Mir geht es hier als Moderator nur um eine sachliche Diskussion, und genaue Fakten gehören für mich zu einem fairen Gedankenaustausch in Sachen Technik,
man weiß ja sonst nicht um was für eine Pumpe man sich denn die Finger wund tippselt.



> das würde ich auch nie machen...nicht mal mit 100fi-schutzschalter.



jaja, und heike lässt du im Teich die Fische füttern...


----------



## Jürgen-V (26. Juni 2008)

*AW: Welche Pumpe?*

hi


> jaja, und heike lässt du im Teich die Fische füttern...



    hör jetzt bitte auf, sonst lache ich mir hier noch nen ast


----------



## Thomas3619 (27. Juni 2008)

*AW: Welche Pumpe?*

Hallo Zusammen,

ich habe diesen Beitrag bis jetzt mit Interesse gelesen, da ich auch gerade vor der Entscheidung stehe welche Pumpe ich mir kaufe! Die Chinapumpen habe ich auch schon gefunden. Sind nat. sehr verlockend. Irgendwoher muss dieser Preis nat. kommen. Die Frage ist - habe ich noch nicht beantwortet gefunden- was kann eigentlich passieren, wenn man mal davon ausgeht, dass die entsprechenden FI Schalter eingesetzt werden?? Steht der Teich tagelang unter Strom?
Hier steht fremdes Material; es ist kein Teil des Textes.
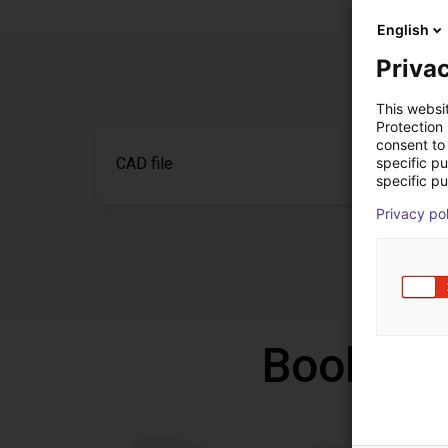
English
Privac
This websi
Protection
consent to 
specific p
CAD file
specific pu
Privacy po
Book a f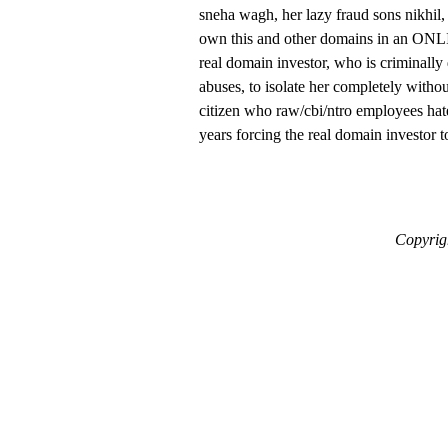
sneha wagh, her lazy fraud sons nikhil
own this and other domains in an ON
real domain investor, who is criminall
abuses, to isolate her completely withou
citizen who raw/cbi/ntro employees hate
years forcing the real domain investor t
Copyrigh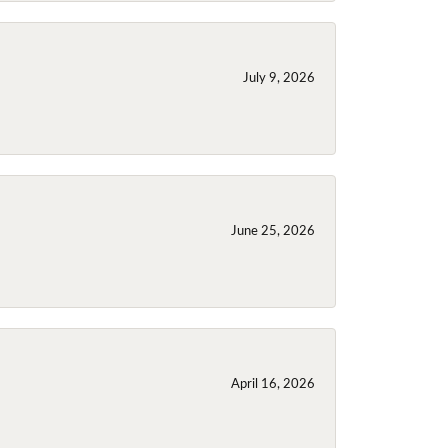
July 9, 2026
June 25, 2026
April 16, 2026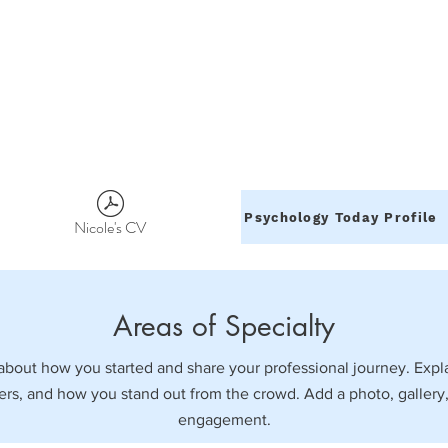
Psychology Today Profile
Nicole's CV
Areas of Specialty
k about how you started and share your professional journey. Expl
s, and how you stand out from the crowd. Add a photo, gallery,
engagement.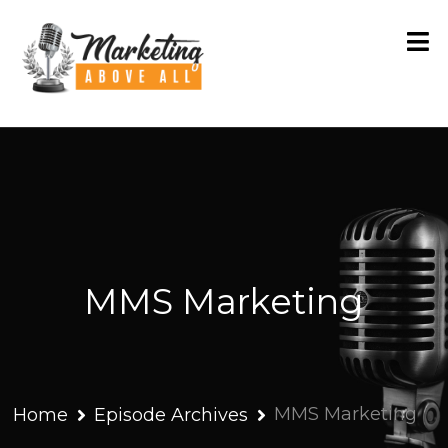
MMS Marketing
MMS Marketing
Home
Episode Archives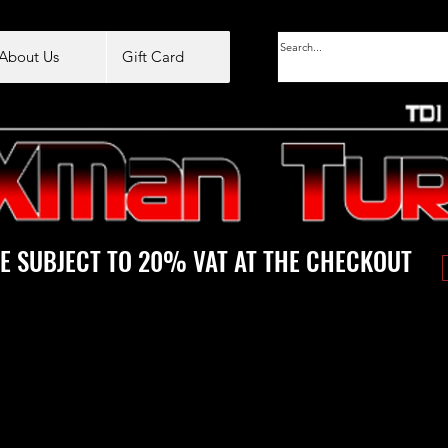
About Us
Gift Card
E SUBJECT TO 20% VAT AT THE CHECKOUT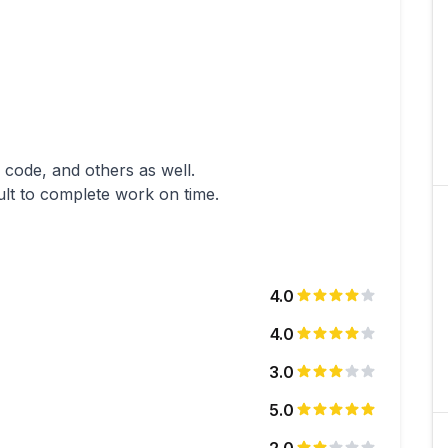
e code, and others as well.
ult to complete work on time.
4.0
4.0
3.0
5.0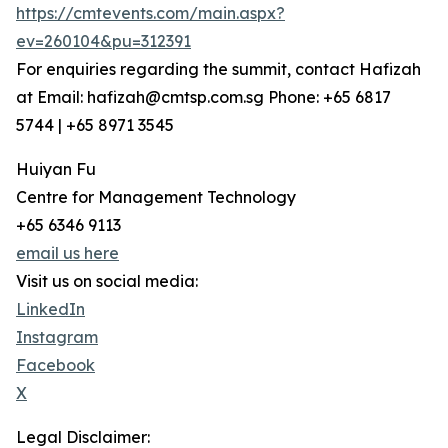
https://cmtevents.com/main.aspx?
ev=260104&pu=312391
For enquiries regarding the summit, contact Hafizah
at Email: hafizah@cmtsp.com.sg Phone: +65 6817
5744 | +65 8971 3545
Huiyan Fu
Centre for Management Technology
+65 6346 9113
email us here
Visit us on social media:
LinkedIn
Instagram
Facebook
X
Legal Disclaimer:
Geht die Pumpe ansich nur kaputt? Explodiert was ??? 

Wäre dankbar für eine kurze Erklärung.
Viele Grüße
Thomas


----------



## Jürgen-V (27. Juni 2008)

*AW: Welche Pumpe?*

hi



> was kann eigentlich passieren, wenn man mal davon ausgeht, dass die entsprechenden FI Schalter eingesetzt werden?? Steht der Teich tagelang unter Strom? Geht die Pumpe ansich nur kaputt? Explodiert was ???



also explodieren tut da nix.
ich bin ja auch nicht der experte, aber wenn ich meinen elektriker richtig verstanden habe, tut der fi den durchgangsstrom messen.
hast du einen kurzschluss fließt eine hoher strom zum fi und er schaltet ab.
theoretisch dürfte die hohe spannung dann gar nicht am teich ankommen.


----------



## robert_d. (27. Juni 2008)

*AW: Welche Pumpe?*

Also bei mir läuft jetzt seit mehr als einer Woche die SPB 616 und ich bin voll und ganz zufrieden damit...
Mal sehen ob das auch so bleibt ;-)

Zum Thema FI: die Erklärung von Jürgen & Heike stimmt so nicht ganz, du hast die Funktionsweise eines Leitungsschutzschalters (LS) erklärt, dieser löst bei Überstrom aus. 
Ein FI misst und vergleicht den Strom der, in diesem Fall, in die Pumpe fliest und den der wider zurück kommt. Fliest z.B. im Fehlerfall ein Teil oder der geamte Strom über das Wasser ab, so bemerkt das der FI und löst aus.
Ein FI ist immer in Kombination mit einem LS Schalter zu verwenden.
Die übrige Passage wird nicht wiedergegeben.